I don’t think I am a critical candidate. Geez, I wish I had studied more for JEE. Or not been an engineer- whatever.
I go take Coke from the machine- this promises to be one of millions of trips, and join in the banalities being uttered by more of my ilk- the non-critical candidates. The camaraderie is pleasant and I can mentally see people gearing up to face the barrage of interviews.
It’s going to be a long day.

After 90 minutes of Coke-induced high, the tracker calls for me, and I follow him (why is it always a him?) into the 3rd floor for my first interview of the day. They tell me it’s a global bank and wants me for IBD. Great. Maybe I can dazzle them with my fin knowledge.
I give weak smiles all around. Already news has filtered in of people making it to the top banks. The PR comes and sits next to me, grins and gives me a thumbs up. “You are in their good list.”
“There was a bad list, is there?”, I quip. I want to ask him what happens to yield rates when time to maturity increases.
Why’s my mind blank? I KNOW the answers, don’t I? I learnt them for the past one month.
In the middle of this muddle, the volunteer calls me in.There are two firangs in the room, and I give them my most dazzling smile. There’s a momentary tussle while they ask for my resume and I refuse to hand them my black IIMB file. It feels like my last lifeline has been thrown out.
The first question seems a sitter, “So, why would you make a good banker?”
Damn. Hadn’t I done this one? Relax, kid. Smile a bit. The answer shall come to you in a bit.
The consult answer slips out, “I am enthusiastic, strive to do the best…”
WHOOPS.
After 1 minute, I lamely end, “… and err, I am good at err… Maths.” That must be the single biggest lie I have ever told in my life.
“Erm, okay.”
3 minutes later, it was over. The first interview in my life I knew they weren’t calling me again for.
Well, that’s a novel experience. Let’s have some more Coke. Ahh! Samosas! Is it already 10?! Wow, time sure flies when you are having fin.
Barely had I landed on the sofa downstairs when someone yells, “YOU! Go to the big consultancy on the ground floor opposite.”
Cool. Another company where I can make a fool of myself.
Dutifully, I make my way into the landing where the company has made a full appearance. People are walking to and fro and a super senior comes and gives me a full-sized grin. I immediately feel better. “Here have a five star.”
Well, I won’t say no, and boy, I don’t see any Coke around.
After five minutes of waiting, munching a chocolate and seeing happy gatherings of people, I relax. And there she comes- the partner- who shakes my hand with a pleasant smile and pushes me firmly in.
I look outside with a sense of despair. Not again! I can’t do this.
Before you can say “Case study!”, she’s looking through a thick file and asking me, “So how do you like doing case studies?”
“Sure! If you say so!”, I project enthusiasm in every syllable.
She smiles and asks, “So why should you hire you?”
Out it comes again, “I am enthusiastic…”
One minute later, I end it properly, “… and I love this company!”
She smiles, clearly happy with the answer, “Let’s do the case! Estimate number of asses who buy hair accessories in India!”

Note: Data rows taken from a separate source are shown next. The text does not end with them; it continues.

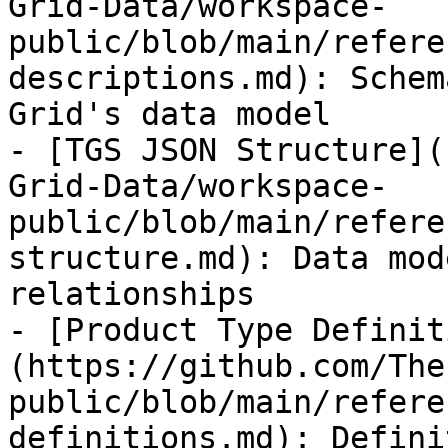
Grid-Data/workspace-
public/blob/main/refere
descriptions.md): Schem
Grid's data model

- [TGS JSON Structure](
Grid-Data/workspace-
public/blob/main/refere
structure.md): Data mod
relationships

- [Product Type Definit
(https://github.com/The
public/blob/main/refere
definitions.md): Defini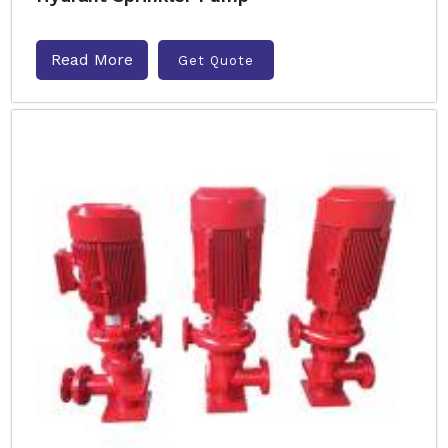
Read More
Get Quote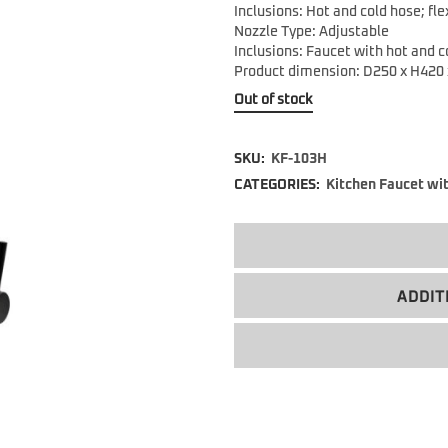
Inclusions: Hot and cold hose; fle
Nozzle Type: Adjustable
Inclusions: Faucet with hot and co
Product dimension: D250 x H420
Out of stock
SKU:
KF-103H
CATEGORIES:
Kitchen Faucet wi
ADDIT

(Small aside: 1) So many exclamation marks? C’mon, they were enthu! 2) Of course, the case was different.)

I start carefully, “If we assume India’s population to be 1 billion, and the ass: human ratio to be 1:10000. Is that a good assumption?”
“How do you get that number?”
“Observation, mainly. But are you talking only of donkeys or a more varied species that may contain people too?”
“I’d like the complex formulation.”
“Then the different kinds of asses are- 1) Men- 500 million, 2) donkeys, 3) Some women.”
Both of us have a good laugh and continue to find the target segment for hair accessories .”

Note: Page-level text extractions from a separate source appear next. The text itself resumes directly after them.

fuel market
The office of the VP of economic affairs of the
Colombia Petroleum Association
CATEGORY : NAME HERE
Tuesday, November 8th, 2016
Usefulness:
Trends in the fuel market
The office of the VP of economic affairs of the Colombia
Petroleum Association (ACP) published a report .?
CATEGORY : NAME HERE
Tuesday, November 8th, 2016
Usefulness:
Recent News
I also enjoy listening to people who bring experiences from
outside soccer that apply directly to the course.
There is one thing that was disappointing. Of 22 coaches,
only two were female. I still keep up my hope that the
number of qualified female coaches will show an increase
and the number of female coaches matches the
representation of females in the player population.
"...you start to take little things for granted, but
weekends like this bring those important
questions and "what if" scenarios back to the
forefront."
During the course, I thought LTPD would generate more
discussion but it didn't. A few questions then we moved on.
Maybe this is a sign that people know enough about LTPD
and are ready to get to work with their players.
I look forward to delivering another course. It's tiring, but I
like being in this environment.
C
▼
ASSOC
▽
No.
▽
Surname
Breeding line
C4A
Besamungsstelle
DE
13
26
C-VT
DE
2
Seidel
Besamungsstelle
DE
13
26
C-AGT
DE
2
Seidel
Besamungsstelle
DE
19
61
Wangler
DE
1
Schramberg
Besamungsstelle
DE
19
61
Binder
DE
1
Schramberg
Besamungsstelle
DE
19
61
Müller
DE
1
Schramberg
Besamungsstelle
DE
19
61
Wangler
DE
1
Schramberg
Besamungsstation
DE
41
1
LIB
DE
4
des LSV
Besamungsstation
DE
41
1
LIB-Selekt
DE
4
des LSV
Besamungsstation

30 minutes later, I am escorted into another room where I proceed to find out how many numerical errors I can make in the space of 5 minutes. Maths is soooo my strong suit!

At 11:15, I am out and they push me into a chair to ‘wait’. After half an hour, I start fidgeting, when the PR comes. He raises his eyebrow and I motion inside and mouth, “I am waiting.”
He nods curtly and leaves and I get another five star! I ask my super-senior, “Can I please go take a break and come?”
“Hmm, okay. But COME back!”
Err, yeah, I am not being called or anything. I have a whole Day-0 to loaf around!
Five minutes later I am back, and at 12:30, I am called in again.
The partner apologises for keeping me waiting and says, “We need to test your ability to ask questions.”
Sure! What am I doing here for so long? Do you want to take me into this company? Can I go back now? Please?
After the sustained barrage of questions, the partner wilts and says he will make me an offer!
At one o clock, I am outta there, job offer in hand. The PR signs me out of the company and mutters, “One more out of summers” into the walkie-talkie.He has a few choice words to say, “You will NOT tell anyone you got an offer from big consultancy.”
I nod happily and go out, training my face into a worried look. People get up in unison and ask, “How did it go? It’s been too long!”
I shrug nonchalantly and a friend pats me on my back and says, “It’s OK. You still have the other big consultancy.”
I look up and a tracker smiles at me in the midst of flicking his eyes from corner to corner. I grin slightly and hurry down to call my folks.
The half an hour I’ve been out, things have changed. The moment I step onto the waiting area, people surround me and say, “Congrats!”
Aww shucks, and now he will think I told everyone.
“Thanks, but who told you?”
“Everyone knows!”
“Aww gee!”
My friend comes and pinches my arm, “And to think I wasted so much sympathy on you.”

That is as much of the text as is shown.